1R05 Fire Protection

.1 Quarterly Inspection

a. Inspection Scope

The inspectors evaluated the licensees fire protection program for operational status and material condition. The inspectors focused their inspection on four plant areas important to safety:

  • February 10, 2015, Fire Areas SW-1 and SW-2, standby service water pump houses
  • February 12, 2015, Fire Area R-1, reactor building, 572 elevation
  • February 20, 2015, Fire Areas R-1, R-18/2 and M-27/2, reactor building 522 elevation including division 2 motor control center room and electrical instrument rack E-IR-H22/P027 enclosure For each area, the inspectors evaluated the fire plan against defined hazards and defense-in-depth features in the licensees fire protection program.
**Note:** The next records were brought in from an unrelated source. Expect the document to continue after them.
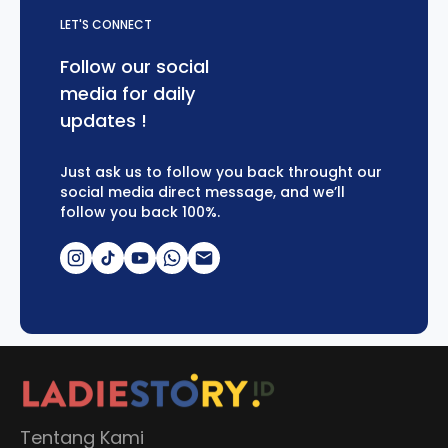
LET'S CONNECT
Follow our social
media for daily
updates !
Just ask us to follow you back throught our
social media direct message, and we’ll
follow you back 100%.
Tentang Kami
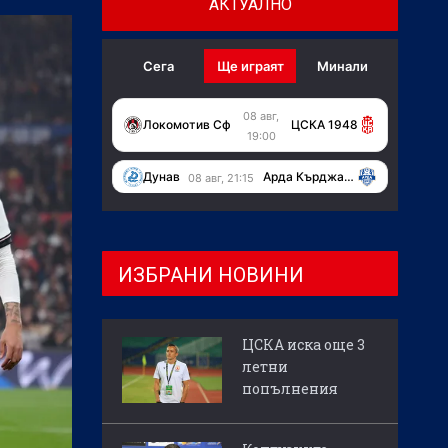
АКТУАЛНО
Сега
Ще играят
Минали
08 авг,
Локомотив Сф
ЦСКА 1948
19:00
Дунав
Арда Кърджали
08 авг, 21:15
ИЗБРАНИ НОВИНИ
ЦСКА иска още 3
летни
попълнения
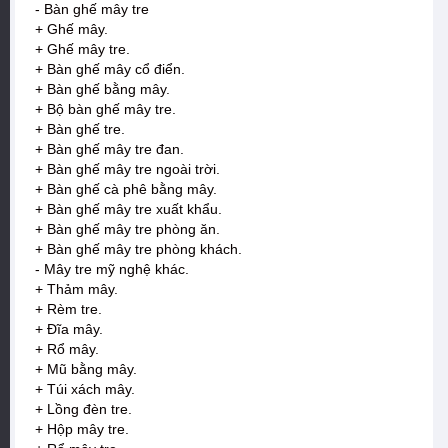
- Bàn ghế mây tre
+ Ghế mây.
+ Ghế mây tre.
+ Bàn ghế mây cổ điển.
+ Bàn ghế bằng mây.
+ Bộ bàn ghế mây tre.
+ Bàn ghế tre.
+ Bàn ghế mây tre đan.
+ Bàn ghế mây tre ngoài trời.
+ Bàn ghế cà phê bằng mây.
+ Bàn ghế mây tre xuất khẩu.
+ Bàn ghế mây tre phòng ăn.
+ Bàn ghế mây tre phòng khách.
- Mây tre mỹ nghệ khác.
+ Thảm mây.
+ Rèm tre.
+ Đĩa mây.
+ Rổ mây.
+ Mũ bằng mây.
+ Túi xách mây.
+ Lồng đèn tre.
+ Hộp mây tre.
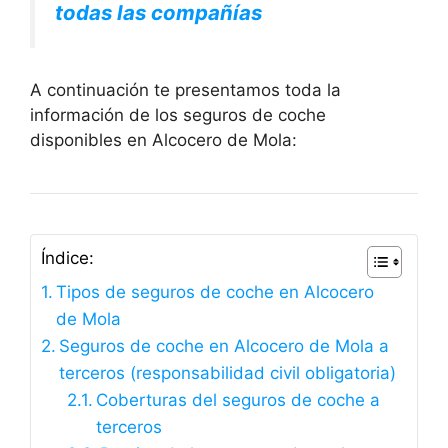
todas las compañías
A continuación te presentamos toda la
información de los seguros de coche
disponibles en Alcocero de Mola:
Índice:
Tipos de seguros de coche en Alcocero
de Mola
Seguros de coche en Alcocero de Mola a
terceros (responsabilidad civil obligatoria)
Coberturas del seguros de coche a
terceros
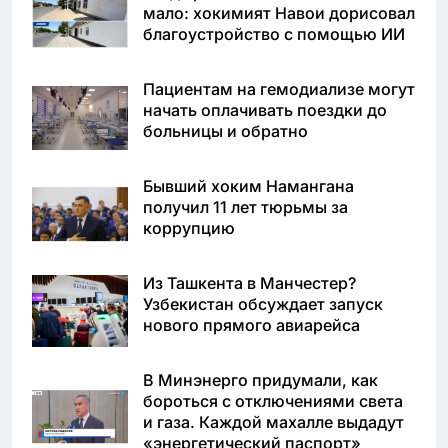
мало: хокимият Навои дорисовал
благоустройство с помощью ИИ
Пациентам на гемодиализе могут
начать оплачивать поездки до
больницы и обратно
Бывший хоким Намангана
получил 11 лет тюрьмы за
коррупцию
Из Ташкента в Манчестер?
Узбекистан обсуждает запуск
нового прямого авиарейса
В Минэнерго придумали, как
бороться с отключениями света
и газа. Каждой махалле выдадут
«энергетический паспорт»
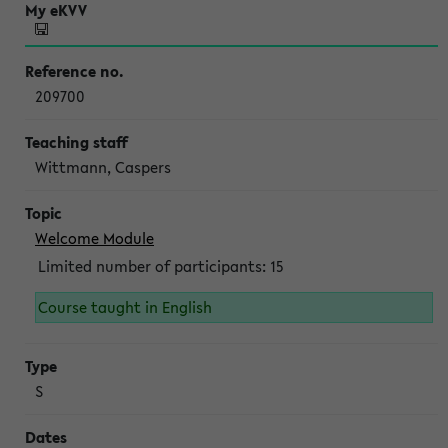
209700
Wittmann, Caspers
Welcome Module
Limited number of participants: 15
Course taught in English
S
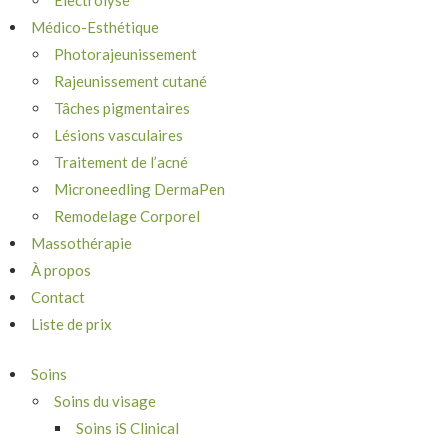
Électrolyse
Médico-Esthétique
Photorajeunissement
Rajeunissement cutané
Tâches pigmentaires
Lésions vasculaires
Traitement de l’acné
Microneedling DermaPen
Remodelage Corporel
Massothérapie
À propos
Contact
Liste de prix
Soins
Soins du visage
Soins iS Clinical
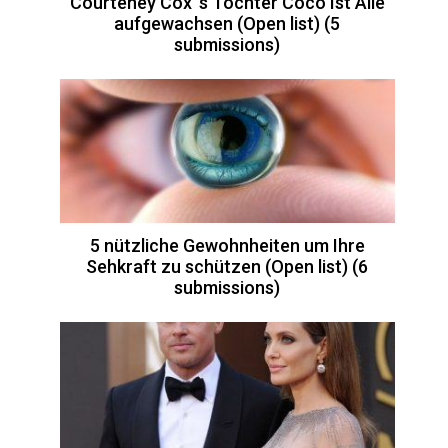
Courteney Cox ’s Tochter Coco Ist Alle
aufgewachsen (Open list) (5
submissions)
5 nützliche Gewohnheiten um Ihre
Sehkraft zu schützen (Open list) (6
submissions)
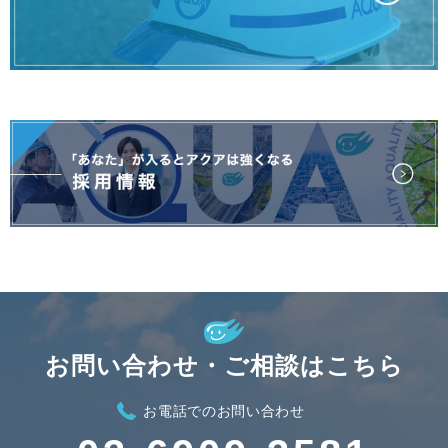
お問い合わせ・ご相談はこちら
お電話でのお問い合わせ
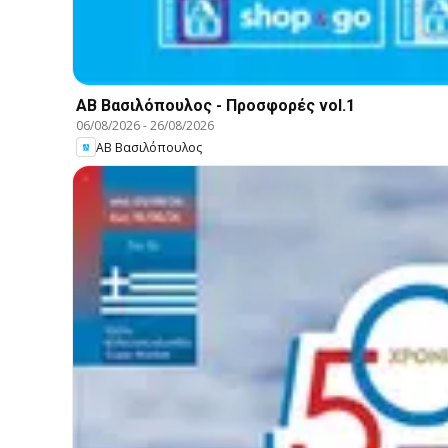
ΑΒ Βασιλόπουλος - Προσφορές vol.1
06/08/2026
-
26/08/2026
ΑΒ Βασιλόπουλος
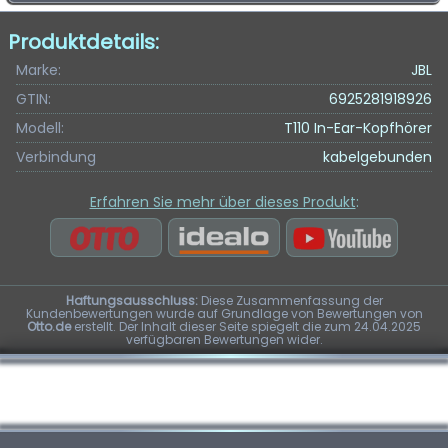
Produktdetails:
Marke:
JBL
GTIN:
6925281918926
Modell:
T110 In-Ear-Kopfhörer
Verbindung
kabelgebunden
Erfahren Sie mehr über dieses Produkt
:
Haftungsausschluss:
Diese Zusammenfassung der
Kundenbewertungen wurde auf Grundlage von Bewertungen von
Otto.de
erstellt. Der Inhalt dieser Seite spiegelt die zum 24.04.2025
verfügbaren Bewertungen wider.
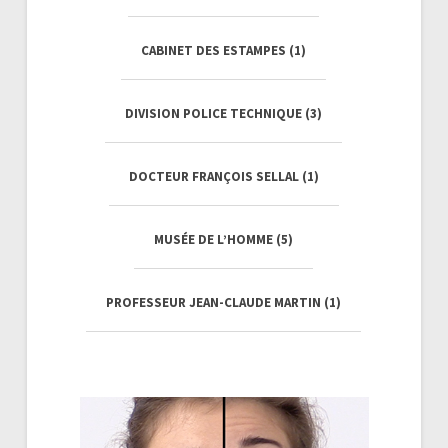
CABINET DES ESTAMPES (
1
)
DIVISION POLICE TECHNIQUE (
3
)
DOCTEUR FRANÇOIS SELLAL (
1
)
MUSÉE DE L’HOMME (
5
)
PROFESSEUR JEAN-CLAUDE MARTIN (
1
)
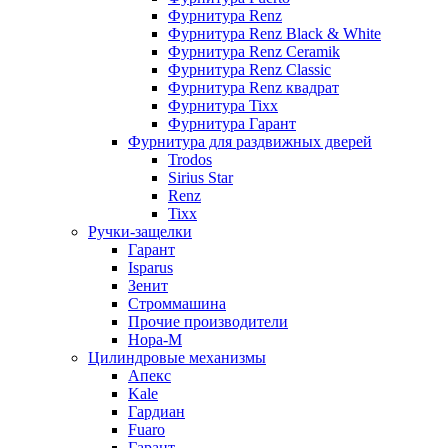
Фурнитура Renz
Фурнитура Renz Black & White
Фурнитура Renz Ceramik
Фурнитура Renz Classic
Фурнитура Renz квадрат
Фурнитура Tixx
Фурнитура Гарант
Фурнитура для раздвижных дверей
Trodos
Sirius Star
Renz
Tixx
Ручки-защелки
Гарант
Isparus
Зенит
Строммашина
Прочие производители
Нора-М
Цилиндровые механизмы
Апекс
Kale
Гардиан
Fuaro
Гарант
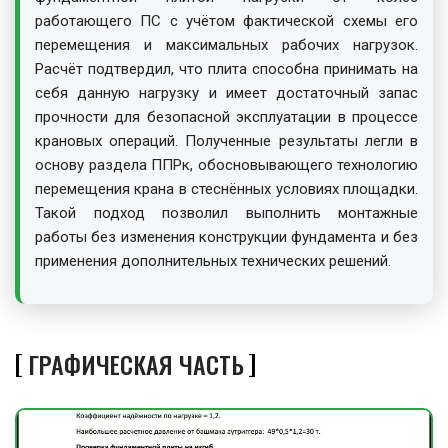
работающего ПС с учётом фактической схемы его
перемещения и максимальных рабочих нагрузок.
Расчёт подтвердил, что плита способна принимать на
себя данную нагрузку и имеет достаточный запас
прочности для безопасной эксплуатации в процессе
крановых операций. Полученные результаты легли в
основу раздела ППРк, обосновывающего технологию
перемещения крана в стеснённых условиях площадки.
Такой подход позволил выполнить монтажные
работы без изменения конструкции фундамента и без
применения дополнительных технических решений.
ГРАФИЧЕСКАЯ ЧАСТЬ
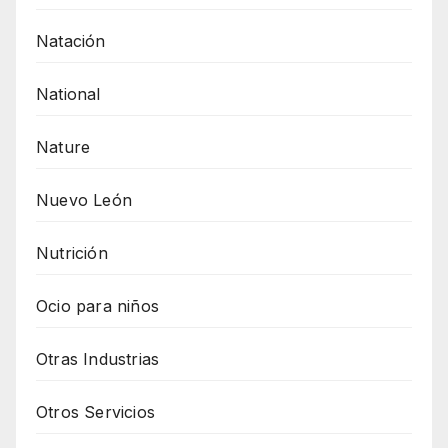
Natación
National
Nature
Nuevo León
Nutrición
Ocio para niños
Otras Industrias
Otros Servicios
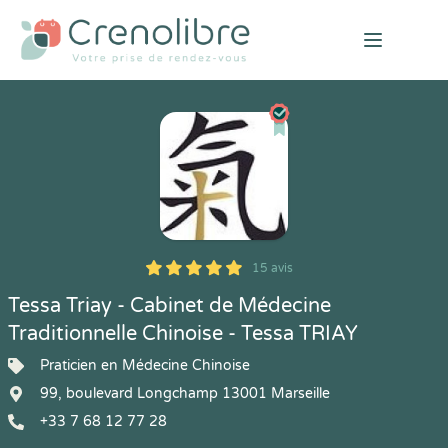
Open mai
15 avis
5
1
5
15
Tessa Triay - Cabinet de Médecine
Traditionnelle Chinoise - Tessa TRIAY
Praticien en Médecine Chinoise
99, boulevard Longchamp 13001 Marseille
+33 7 68 12 77 28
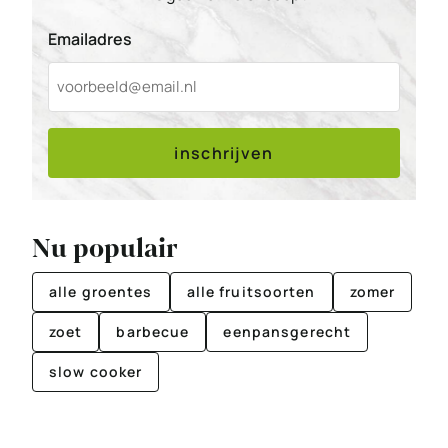
Emailadres
inschrijven
Nu populair
alle groentes
alle fruitsoorten
zomer
zoet
barbecue
eenpansgerecht
slow cooker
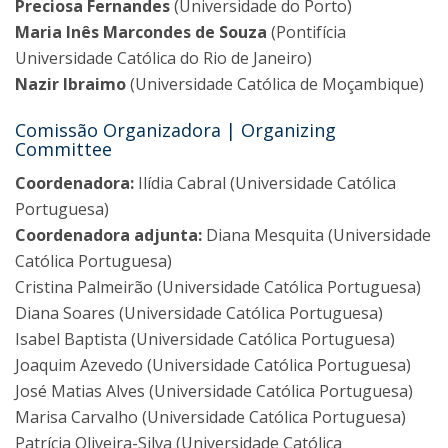
Preciosa Fernandes
(Universidade do Porto)
Maria Inês Marcondes de Souza
(Pontifícia
Universidade Católica do Rio de Janeiro)
Nazir
Ibraimo
(Universidade Católica de Moçambique)
Comissão Organizadora | Organizing
Committee
Coordenadora:
Ilídia Cabral (Universidade Católica
Portuguesa)
Coordenadora adjunta:
Diana Mesquita (Universidade
Católica Portuguesa)
Cristina Palmeirão (Universidade Católica Portuguesa)
Diana Soares (Universidade Católica Portuguesa)
Isabel Baptista (Universidade Católica Portuguesa)
Joaquim Azevedo (Universidade Católica Portuguesa)
José Matias Alves (Universidade Católica Portuguesa)
Marisa Carvalho (Universidade Católica Portuguesa)
Patrícia Oliveira-Silva (Universidade Católica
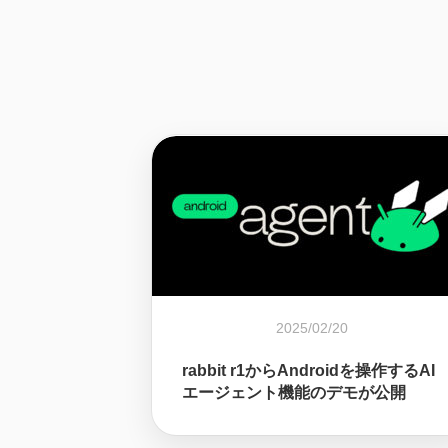
2025/02/20
rabbit r1からAndroidを操作するAI
エージェント機能のデモが公開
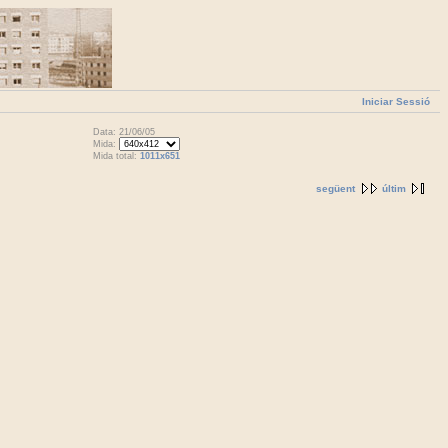
Iniciar Sessió
Data: 21/06/05
Mida:
Mida total:
1011x651
següent
últim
The inspectors evaluated control of transient combustibles and ignition sources, fire detection and suppression systems, manual firefighting equipment and capability, passive fire protection features, and compensatory measures for degraded conditions.

These activities constituted four quarterly inspection samples, as defined in Inspection Procedure 71111.05.

b. Findings

No findings were identified.

1R06 Flood Protection Measures

a. Inspection Scope

On January 7, 2015, the inspectors completed an inspection of the stations ability to mitigate flooding due to internal causes. After reviewing the licensees flooding analysis, the inspectors chose one plant area containing risk-significant structures, systems, and components that were susceptible to flooding:

  • reactor building 471 elevation during removal of residual heat removal room B floor plug The inspectors reviewed plant design features and licensee procedures for coping with internal flooding. The inspectors walked down the selected areas to inspect the design features, including the material condition of seals, drains, and flood barriers. The inspectors evaluated whether operator actions credited for flood mitigation could be successfully accomplished.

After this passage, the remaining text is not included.